Ладно, про него как-нибудь в другой раз.
На площади перед церковью пусто и одиноко — но чуть в стороне, у колодца, пофыркивают лошади и доносятся ленивые голоса. Почему бы и не завернуть к ковбоям, не представиться, как это делают настоящие джентльмены?
Их, кстати, четверо, все обветренные, злобные степные волки. Они никого не боятся — слишком долго были в пустыне. Но и я их тоже не боюсь, и они это чуют. Пока я приближаюсь, на меня поглядывают, но не говорят ничего.

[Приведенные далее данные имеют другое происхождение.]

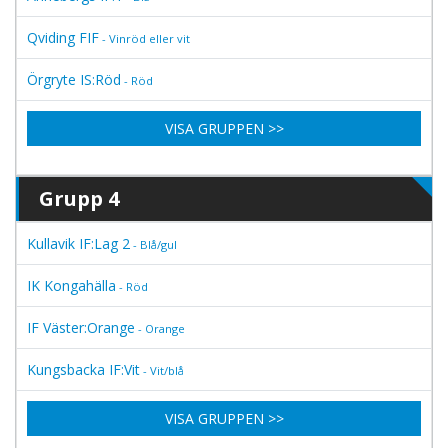
Qviding FIF
- Vinröd eller vit
Örgryte IS:Röd
- Röd
VISA GRUPPEN >>
Grupp 4
Kullavik IF:Lag 2
- Blå/gul
IK Kongahälla
- Röd
IF Väster:Orange
- Orange
Kungsbacka IF:Vit
- Vit/blå
VISA GRUPPEN >>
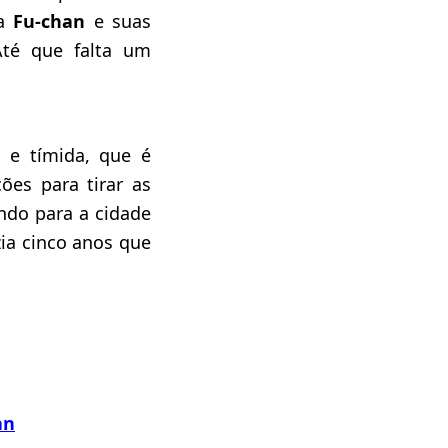
 a
Fu-chan
e suas
Até que falta um
 e tímida, que é
ões para tirar as
do para a cidade
zia cinco anos que
an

— Буэнос диас, сеньоры, — медленно говорю я, и слышу в ответ молчание. — Не видели ли вы поблизости священника?
— Если планируешь исповедаться, советую сделать это побыстрее, — роняет один из волков и сплевывает. Рыжая ниточка слюны улетает в пыль как лассо. — Мы здесь как раз по его душу.
— Будет стрельба? — интересуюсь. — Что же натворил этот человек?
— Меньше будешь знать — дольше будешь жить, — цитируют мне вечную истину. Что ж, и то верно. Быстрым шагом приближаюсь к деревянному зданию церкви. Возле него в беспорядке валяются какие-то пыльные перевернутые ящики, у водопоя продолжаются неспешные разговоры.
А время истекает.
***
Часть 3
До чего жарко было снаружи, я понял, только когда зашел в церковь. Казалось бы, простое дерево, потемневшее от времени, не должно давать такой термоизоляции — а поди ж ты. Наверное, это из-за каменного пола, от него прямо-таки тянуло прохладой. Да еще и высоченная двускатная крыша, из-за нее воздух свободно циркулировал по всему объему, и наиболее прохладный, как все мы помним из школьного курса физики, опускался вниз.
Ко мне.
Церковь была католической, и длинные ряды пустых лавочек добирались до самого алтаря. Или амвона, черт его разберет, я в этих вещах слаб. В темной вышине, куда не залетали солнечные лучи, гуляло эхо.
А где все, кстати? Прихожан, может, здесь и нет в это время суток, но священник же должен быть, наверное? Куда это он сбежал с рабочего места, может, испугался грозных парней снаружи? Мне, собственно, тоже следовало бы поторапливаться, если нет желания говорить с ними о жизни и выяснять, где они были во время Бостонского чаепития.